(Page-level text extractions)
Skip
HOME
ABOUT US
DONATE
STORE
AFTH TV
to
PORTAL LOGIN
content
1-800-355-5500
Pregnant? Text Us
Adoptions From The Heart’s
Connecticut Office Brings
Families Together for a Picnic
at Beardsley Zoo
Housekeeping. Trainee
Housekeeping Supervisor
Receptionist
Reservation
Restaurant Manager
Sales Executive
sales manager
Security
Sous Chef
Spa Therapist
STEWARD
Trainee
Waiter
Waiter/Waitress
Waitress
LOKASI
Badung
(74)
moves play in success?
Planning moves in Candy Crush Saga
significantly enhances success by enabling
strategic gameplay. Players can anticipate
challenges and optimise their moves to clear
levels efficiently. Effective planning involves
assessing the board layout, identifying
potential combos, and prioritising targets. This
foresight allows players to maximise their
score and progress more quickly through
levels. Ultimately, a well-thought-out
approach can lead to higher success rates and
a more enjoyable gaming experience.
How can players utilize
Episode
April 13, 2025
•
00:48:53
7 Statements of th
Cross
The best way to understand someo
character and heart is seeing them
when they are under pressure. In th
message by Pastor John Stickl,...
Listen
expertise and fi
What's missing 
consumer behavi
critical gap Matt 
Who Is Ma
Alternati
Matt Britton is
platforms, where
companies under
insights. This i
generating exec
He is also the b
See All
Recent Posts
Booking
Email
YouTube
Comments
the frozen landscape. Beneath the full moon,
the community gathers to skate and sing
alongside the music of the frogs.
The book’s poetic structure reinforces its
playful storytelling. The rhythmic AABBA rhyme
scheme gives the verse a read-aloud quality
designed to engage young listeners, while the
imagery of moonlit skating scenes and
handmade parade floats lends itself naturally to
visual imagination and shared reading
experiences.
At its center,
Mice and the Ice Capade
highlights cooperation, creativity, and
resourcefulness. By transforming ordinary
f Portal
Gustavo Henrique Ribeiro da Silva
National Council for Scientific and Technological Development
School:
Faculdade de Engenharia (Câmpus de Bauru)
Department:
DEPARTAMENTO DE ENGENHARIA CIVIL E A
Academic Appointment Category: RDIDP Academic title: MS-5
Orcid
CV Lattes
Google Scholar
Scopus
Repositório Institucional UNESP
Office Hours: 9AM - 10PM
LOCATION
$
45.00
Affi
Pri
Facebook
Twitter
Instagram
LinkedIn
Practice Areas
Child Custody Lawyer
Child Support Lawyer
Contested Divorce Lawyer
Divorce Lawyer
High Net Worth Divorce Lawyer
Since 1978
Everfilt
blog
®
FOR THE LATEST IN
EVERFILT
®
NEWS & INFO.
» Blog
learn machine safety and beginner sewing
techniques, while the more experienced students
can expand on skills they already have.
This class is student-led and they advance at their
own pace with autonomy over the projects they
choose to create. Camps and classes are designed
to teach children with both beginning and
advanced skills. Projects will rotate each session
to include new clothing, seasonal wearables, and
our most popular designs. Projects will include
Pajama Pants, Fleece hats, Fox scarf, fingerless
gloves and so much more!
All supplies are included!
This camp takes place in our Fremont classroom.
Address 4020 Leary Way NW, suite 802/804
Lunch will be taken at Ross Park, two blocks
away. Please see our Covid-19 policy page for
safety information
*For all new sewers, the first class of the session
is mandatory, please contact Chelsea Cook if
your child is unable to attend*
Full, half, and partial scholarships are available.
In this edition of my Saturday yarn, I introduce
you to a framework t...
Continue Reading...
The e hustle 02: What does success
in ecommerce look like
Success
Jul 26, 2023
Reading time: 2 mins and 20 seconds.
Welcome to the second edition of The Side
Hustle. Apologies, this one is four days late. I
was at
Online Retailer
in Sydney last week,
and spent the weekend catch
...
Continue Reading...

**Work required:**
Your job is to copy out every line from the records above that has the word "will".

**Solution for this task:**
advanced skills. Projects will rotate each session
our most popular designs. Projects will include
Lunch will be taken at Ross Park, two blocks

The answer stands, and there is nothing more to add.